Peleas de gallos persisten pese a prohibición en Michoacán
En Michoacán, pese a que desde abril de 2025 quedaron prohibidas las peleas de gallos como parte de las reformas a la Ley de Derechos, Bienestar y Protección de los Animales, esta práctica continúa realizándose de forma clandestina en distintas regiones del estado.
La reforma, aprobada por el Congreso local el 2 de abril de 2025, prohíbe el derramamiento de sangre, el sufrimiento físico o la muerte de animales como parte del entretenimiento en eventos públicos o privados. Esto incluyó no solo las corridas de toros, sino también las peleas de gallos y otros espectáculos violentos con animales.
Incluso, el 4 de abril de 2025, la comunidad indígena de Cherán anunció la prohibición total de las peleas de gallos dentro de su territorio, al considerar que esta práctica va en contra de sus principios comunitarios.
Sin embargo, a un año de estas disposiciones, los operativos de seguridad siguen detectando y suspendiendo palenques clandestinos. De acuerdo con la Secretaría de Seguridad Pública (SSP), hasta el 2 de marzo de 2026 se habían desactivado nueve palenques clandestinos en Michoacán.
Morelia encabeza la lista con cuatro eventos suspendidos, seguida de Apatzingán con dos; mientras que en Jiménez, Ziracuaretiro y Zamora se reportó un caso en cada municipio. En Zamora, por ejemplo, se registró una asistencia de aproximadamente 250 personas en un inmueble ubicado en la localidad de Ario de Rayón.
Además, el pasado 20 de abril de 2026 se registró un hecho violento en un palenque clandestino en la colonia El Parián, en Morelia, donde ocurrió un enfrentamiento armado que dejó como saldo una persona fallecida y otra lesionada.

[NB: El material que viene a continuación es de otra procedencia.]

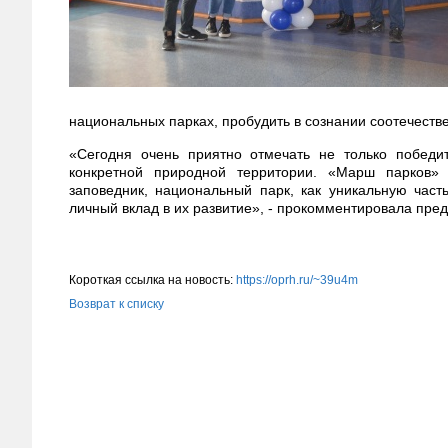
национальных парках, пробудить в сознании соотечестве
«Сегодня очень приятно отмечать не только победи
конкретной природной территории. «Марш парков» 
заповедник, национальный парк, как уникальную час
личный вклад в их развитие», - прокомментировала пре
Короткая ссылка на новость:
https://oprh.ru/~39u4m
Возврат к списку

Durante el operativo posterior fueron asegurados 29 gallos con vida —varios con lesiones visibles producto de las peleas— así como 41 aves muertas. Este caso volvió a evidenciar que, pese a la prohibición legal, estas actividades siguen operando de forma ilegal y con altos niveles de riesgo.
Antes incluso de la reforma estatal, municipios como Jungapeo, Chilchota, Aporo y Tingambato ya habían sido señalados por este tipo de eventos, aunque en ese momento las autoridades intervenían principalmente por falta de permisos y no por una prohibición directa.
Actualmente, las autoridades reiteran que organizar, promover o participar en estos eventos puede derivar en sanciones administrativas e incluso responsabilidades penales, además de representar una violación a la legislación de protección animal vigente en Michoacán.